Read the story from ABC News. Once there, also check out Ted Koppel's interview with the president of the Cuban National Assembly.
This case presents a real litmus test for the momentum of U.S. foreign policy in a post-Cold War world. Granted, this guy was on our payroll and was working covertly for the U.S. government in an almost Achmed Chalabi-like way during some of the tensest years of the Cold War. He was involved in the resort bombings in 1997 and an assassination attempt on Fidel Castro in 2000. Up until then, he was one of many in-country people that the CIA had around the world organizing intellegence and effecting operations against what were percieved as hostile regimes.
All of that changed, or should have changed, with the event and aftermath of 9/11. With a newly declared "war on international terrorism," the United States seemed to re-focus foreign policy with this one goal in mind. It seems that we would, for once, come to the realization that the world of the last fifty years of the 20th century was gone forever. A war on international terrorism should not mean that we pick and choose. It seems clear to me that such an action means seeking terrorists where they may be found and bringing them to task for their acts of political violence.
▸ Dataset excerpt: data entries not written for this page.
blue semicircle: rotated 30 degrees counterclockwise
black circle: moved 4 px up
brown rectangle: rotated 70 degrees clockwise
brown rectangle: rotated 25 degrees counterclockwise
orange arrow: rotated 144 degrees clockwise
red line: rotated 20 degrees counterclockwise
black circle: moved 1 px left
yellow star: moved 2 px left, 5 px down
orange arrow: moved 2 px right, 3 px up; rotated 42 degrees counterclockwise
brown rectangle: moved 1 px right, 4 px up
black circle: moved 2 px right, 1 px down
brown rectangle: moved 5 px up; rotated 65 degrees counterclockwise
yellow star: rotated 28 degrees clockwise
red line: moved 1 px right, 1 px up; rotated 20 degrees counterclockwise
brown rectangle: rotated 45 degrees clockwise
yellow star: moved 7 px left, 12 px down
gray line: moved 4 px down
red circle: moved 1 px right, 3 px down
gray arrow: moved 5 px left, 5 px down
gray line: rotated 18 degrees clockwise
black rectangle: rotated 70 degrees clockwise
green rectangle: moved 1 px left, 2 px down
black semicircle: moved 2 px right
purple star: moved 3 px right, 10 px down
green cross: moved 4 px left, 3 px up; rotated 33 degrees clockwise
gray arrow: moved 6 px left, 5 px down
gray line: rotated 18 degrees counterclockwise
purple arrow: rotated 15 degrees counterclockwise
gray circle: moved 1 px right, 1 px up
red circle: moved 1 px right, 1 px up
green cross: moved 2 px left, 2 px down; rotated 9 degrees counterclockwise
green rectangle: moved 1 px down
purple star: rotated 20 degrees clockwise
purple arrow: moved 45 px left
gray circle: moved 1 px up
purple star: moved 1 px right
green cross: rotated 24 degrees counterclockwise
This man is a terrorist and needs to face justice for his actions. Naturally, there are some sources of resistance in the United States. As one may expect, the Cuban-American community is outraged that the U.S. would even consider turning Carriles over to Venezuelan officials for trial. This man is somewhat of a hero to these exile Cubans for his actions against the Castro regime. I don't know how long the militant anti-Castro Cuban-Americans will continue to be a concern in the larger political scheme (I guess as long as Florida is a contested state in every national election...so no time soon apparently). There is also a hint of resistance in the actions of the U.S. government in not deciding what to do with Carriles. It is in this decision that the U.S. will bear its real soul concerning the legacy of Cold War foreign policy and the war on terrorism.
If the U.S. turns Carriles over, it will show the international community that the U.S. is committed to the war on terror, even against a former ally. It would prove that we are searching out terrorists past and present and bringing them to account for their violent actions. It would show that we bankrolled Carriles and his ilk for Cold War expediency and intellegence gathering during a period when the world was divided into U.S. and Soviet polarities. He was useful to us once, but now he is a terrorist. This should have been realized years ago, but how many times have we said that since 9/11 in regards to terrorism.
I fear that the opposite will happen. He will be given asylum or immunity by the United States. Where does this leave us? It shows that the U.S. is willing to be selective in hunting and prosecuting terrorists. It proves that we just can't shake the old, calcified habits of the Cold War and face the realities of a new world order. It will show that the U.S. is committed to a 46-year old rivalry that pitted the greatest industrial and military power the world had seen since the height of the British Empire in the late 19th century against a small Caribbean nation with one of the most charismatic and stubborn leaders in recent memory. Old habits die hard, and none more than U.S. intransigence vis-a-vis Cuba. If we follow our old ways, I think that confidence in our dedication to "total war" against terrorism will be further shaken, especially amongst our partners in Europe and Central/South America.
Stay true to your mission and send Carriles to trial or let him stay here and again be called a two-faced liar and be accused of putting the U.S. prejudices and old quarrels before the new modality of international relations.
To look backward or foreward? May our leaders have the foresight to choose wisely.